BANGOR — U.S. Sen. Barry Goldwater of Arizona will be in Bangor on Aug. 25 to attend a $25 a plate dinner in the Rococo Room at Pilots Grill, sponsored by the Bangor-Brewer Young Republicans Club.
Senator Goldwater is expected to deliver a speech after the dinner. The Young Republicans appointed Bradford Wellman to be in charge of arrangements for the senator’s Bangor appearance.
100 years ago — July 21, 1911
BANGOR — Gen. Joseph S. Smith, who at the time of the battle of Bull Run was a lieutenant, sends to the NEWS the names of several Bangor men who were at the battle. Fifty years ago today the 2nd, 3rd, 4th and 5th Maine Regiments were battling for the preservation of the Union, as part of the United States army, at Bull Run, Va.

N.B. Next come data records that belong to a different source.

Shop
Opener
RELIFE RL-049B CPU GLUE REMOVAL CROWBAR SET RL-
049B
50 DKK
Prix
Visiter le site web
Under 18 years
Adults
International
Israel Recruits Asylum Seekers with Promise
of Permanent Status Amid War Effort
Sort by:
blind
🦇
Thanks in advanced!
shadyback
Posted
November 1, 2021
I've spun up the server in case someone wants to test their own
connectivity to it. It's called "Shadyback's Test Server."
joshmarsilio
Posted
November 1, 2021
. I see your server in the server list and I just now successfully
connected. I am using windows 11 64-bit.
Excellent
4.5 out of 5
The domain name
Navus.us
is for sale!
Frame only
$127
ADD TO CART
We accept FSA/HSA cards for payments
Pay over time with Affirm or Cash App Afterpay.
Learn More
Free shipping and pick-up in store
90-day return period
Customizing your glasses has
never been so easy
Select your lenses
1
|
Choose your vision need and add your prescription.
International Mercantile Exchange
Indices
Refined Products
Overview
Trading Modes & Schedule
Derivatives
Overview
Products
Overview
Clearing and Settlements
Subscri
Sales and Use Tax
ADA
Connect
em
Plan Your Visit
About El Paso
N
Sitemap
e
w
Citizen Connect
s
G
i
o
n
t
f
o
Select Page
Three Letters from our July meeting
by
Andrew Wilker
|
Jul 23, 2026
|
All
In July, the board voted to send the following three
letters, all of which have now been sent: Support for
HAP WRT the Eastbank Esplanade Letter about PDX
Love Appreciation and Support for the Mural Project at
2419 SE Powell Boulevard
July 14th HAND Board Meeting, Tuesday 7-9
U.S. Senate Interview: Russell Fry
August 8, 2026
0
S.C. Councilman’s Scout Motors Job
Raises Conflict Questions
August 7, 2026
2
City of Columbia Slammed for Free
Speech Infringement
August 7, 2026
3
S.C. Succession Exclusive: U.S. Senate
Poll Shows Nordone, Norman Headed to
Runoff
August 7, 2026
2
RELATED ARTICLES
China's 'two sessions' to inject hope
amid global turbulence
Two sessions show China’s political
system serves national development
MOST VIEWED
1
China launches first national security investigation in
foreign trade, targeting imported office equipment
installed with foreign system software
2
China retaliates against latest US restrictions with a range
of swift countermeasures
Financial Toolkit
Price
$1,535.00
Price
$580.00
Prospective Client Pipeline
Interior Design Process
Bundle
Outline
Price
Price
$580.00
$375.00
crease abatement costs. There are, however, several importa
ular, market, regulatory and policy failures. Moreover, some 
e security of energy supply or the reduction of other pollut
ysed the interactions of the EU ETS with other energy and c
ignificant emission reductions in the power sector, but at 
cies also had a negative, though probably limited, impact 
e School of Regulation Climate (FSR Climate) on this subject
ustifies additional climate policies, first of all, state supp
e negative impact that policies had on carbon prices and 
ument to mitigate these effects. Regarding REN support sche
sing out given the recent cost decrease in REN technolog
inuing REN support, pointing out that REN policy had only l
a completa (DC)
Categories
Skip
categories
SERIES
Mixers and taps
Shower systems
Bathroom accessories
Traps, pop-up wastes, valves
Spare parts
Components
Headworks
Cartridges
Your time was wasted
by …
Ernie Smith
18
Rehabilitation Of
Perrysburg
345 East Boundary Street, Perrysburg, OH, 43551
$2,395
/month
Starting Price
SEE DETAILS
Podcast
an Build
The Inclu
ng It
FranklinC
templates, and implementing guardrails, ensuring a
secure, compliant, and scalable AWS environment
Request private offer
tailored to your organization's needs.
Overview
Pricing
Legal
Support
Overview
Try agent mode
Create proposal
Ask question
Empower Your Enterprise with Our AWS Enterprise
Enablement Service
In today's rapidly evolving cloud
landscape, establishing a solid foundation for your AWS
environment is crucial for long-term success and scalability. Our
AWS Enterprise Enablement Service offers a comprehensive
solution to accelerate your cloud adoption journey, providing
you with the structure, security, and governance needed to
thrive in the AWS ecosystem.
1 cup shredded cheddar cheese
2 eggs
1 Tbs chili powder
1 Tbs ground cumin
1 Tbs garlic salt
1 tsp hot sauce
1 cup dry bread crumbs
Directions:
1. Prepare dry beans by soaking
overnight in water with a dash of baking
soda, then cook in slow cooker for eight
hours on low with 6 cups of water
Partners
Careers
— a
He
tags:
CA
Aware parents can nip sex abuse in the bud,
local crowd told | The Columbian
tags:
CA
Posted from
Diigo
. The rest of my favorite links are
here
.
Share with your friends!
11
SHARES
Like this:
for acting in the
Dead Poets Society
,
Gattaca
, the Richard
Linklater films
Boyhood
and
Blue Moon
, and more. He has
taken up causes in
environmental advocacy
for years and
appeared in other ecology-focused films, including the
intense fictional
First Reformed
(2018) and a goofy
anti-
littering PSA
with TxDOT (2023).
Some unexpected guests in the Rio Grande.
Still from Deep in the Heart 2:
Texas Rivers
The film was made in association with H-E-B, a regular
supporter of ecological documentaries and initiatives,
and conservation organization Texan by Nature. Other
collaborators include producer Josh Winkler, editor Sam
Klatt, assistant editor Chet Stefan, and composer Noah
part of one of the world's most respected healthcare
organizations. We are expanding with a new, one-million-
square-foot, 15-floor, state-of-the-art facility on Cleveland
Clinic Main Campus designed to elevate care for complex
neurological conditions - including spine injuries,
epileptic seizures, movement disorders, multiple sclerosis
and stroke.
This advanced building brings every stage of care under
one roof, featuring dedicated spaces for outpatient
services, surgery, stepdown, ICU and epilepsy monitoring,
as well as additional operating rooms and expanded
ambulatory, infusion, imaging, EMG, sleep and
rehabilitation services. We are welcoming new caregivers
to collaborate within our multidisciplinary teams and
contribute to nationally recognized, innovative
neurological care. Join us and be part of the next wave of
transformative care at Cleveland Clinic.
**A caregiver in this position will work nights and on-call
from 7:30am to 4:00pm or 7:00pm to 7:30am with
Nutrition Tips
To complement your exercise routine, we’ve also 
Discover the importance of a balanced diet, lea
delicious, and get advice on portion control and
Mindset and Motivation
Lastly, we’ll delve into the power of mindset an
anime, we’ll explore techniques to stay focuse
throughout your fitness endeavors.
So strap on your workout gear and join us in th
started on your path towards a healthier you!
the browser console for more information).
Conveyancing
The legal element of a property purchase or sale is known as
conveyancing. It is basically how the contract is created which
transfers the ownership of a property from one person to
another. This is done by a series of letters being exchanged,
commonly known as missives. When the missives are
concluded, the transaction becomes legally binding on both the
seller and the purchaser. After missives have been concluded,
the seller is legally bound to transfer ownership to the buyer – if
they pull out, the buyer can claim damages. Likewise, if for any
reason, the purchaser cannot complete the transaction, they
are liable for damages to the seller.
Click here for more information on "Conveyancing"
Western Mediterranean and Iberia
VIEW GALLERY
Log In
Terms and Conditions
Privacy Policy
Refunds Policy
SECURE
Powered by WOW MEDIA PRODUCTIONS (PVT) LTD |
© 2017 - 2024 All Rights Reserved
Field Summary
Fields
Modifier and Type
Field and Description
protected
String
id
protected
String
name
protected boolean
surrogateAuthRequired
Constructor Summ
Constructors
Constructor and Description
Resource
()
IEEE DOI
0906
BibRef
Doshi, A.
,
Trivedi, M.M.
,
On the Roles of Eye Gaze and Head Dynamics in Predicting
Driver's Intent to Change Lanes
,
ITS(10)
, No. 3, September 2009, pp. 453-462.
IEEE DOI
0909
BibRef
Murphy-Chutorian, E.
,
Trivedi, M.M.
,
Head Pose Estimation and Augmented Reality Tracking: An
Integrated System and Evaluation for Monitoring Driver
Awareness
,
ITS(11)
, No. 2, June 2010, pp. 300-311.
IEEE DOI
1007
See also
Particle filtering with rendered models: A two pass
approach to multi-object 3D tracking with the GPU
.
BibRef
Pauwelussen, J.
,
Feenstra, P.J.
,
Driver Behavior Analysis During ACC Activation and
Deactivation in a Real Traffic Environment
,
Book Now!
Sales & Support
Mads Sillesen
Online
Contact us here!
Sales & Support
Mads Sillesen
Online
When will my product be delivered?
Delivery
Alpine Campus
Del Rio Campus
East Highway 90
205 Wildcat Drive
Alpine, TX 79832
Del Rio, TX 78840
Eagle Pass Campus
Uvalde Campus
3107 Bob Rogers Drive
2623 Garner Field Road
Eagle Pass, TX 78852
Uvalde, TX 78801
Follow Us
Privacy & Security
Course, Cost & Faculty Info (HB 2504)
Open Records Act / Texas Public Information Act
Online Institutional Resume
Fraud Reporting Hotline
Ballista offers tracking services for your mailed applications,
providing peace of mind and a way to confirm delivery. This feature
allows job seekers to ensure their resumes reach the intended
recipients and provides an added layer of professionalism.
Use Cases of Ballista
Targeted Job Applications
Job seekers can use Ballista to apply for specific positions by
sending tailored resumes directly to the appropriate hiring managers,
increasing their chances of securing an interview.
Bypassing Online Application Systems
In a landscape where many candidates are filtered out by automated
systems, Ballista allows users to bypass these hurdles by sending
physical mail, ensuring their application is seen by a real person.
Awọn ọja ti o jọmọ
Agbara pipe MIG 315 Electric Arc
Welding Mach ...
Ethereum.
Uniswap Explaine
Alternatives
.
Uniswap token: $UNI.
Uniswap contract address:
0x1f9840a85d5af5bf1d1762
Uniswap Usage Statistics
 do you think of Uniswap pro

Col. Charles D. Jameson of Bangor was in command of the 2nd Maine; Charles W. Roberts was lieutenant colonel and George Varney, major. Charles V. Lord was the quartermaster.
Many Bangor men were in that battle, though a mere handful are living today. Those of the 2nd are Col. A.B. Farnham, Capt. Frank A. Guernsey, Lt. S. Dean Benson, Lt. Frank S. Trickey, John F. Foster, W.H. Thompson, William Patterson, Edwin P. Mayo, Henry A. Harlow, John Davis, John H. Neal, John Clifford, William L. Seavey, Thomas Toomey, Alfred D. Rand, David Reavil, Alfonso E. Martin, Michael Kelley, Charles H. Landon, Sumner L. Warner, John P. Drummond and Joshua S. Marshall. Charles G. Randall was with the 4th Maine. Those of the 3rd Maine are Henry N. Fairbanks, Frank D. Pullen, William R. Raymond, Stephen Silk and Joseph S. Smith, who was a lieutenant and aide-de-camp on the staff of Gen. Oliver O. Howard, commanding the brigade.
Bangor and Brewer men not included in General Smith’s comprehensive list were E. Currier, Co. C, 2nd Maine; Charles B. Randlett, Co. G, 3rd Maine, and Charles L. Ware, Co. K, 3rd Maine.
BANGOR — The new All Soul’s church will be designed by a firm of architects famous all over the country: Cram, Goodhue and Ferguson of Boston and New York. This firm has received some important commissions including the military academy building at West Point, the cathedral at Halifax, the St. Thomas church on Fifth Avenue, the South church in New York and many others.
ORONO — A crew of men was engaged recently in installing a new frog and switch at the entrance of the bridge across the Stillwater on the Webster Avenue side.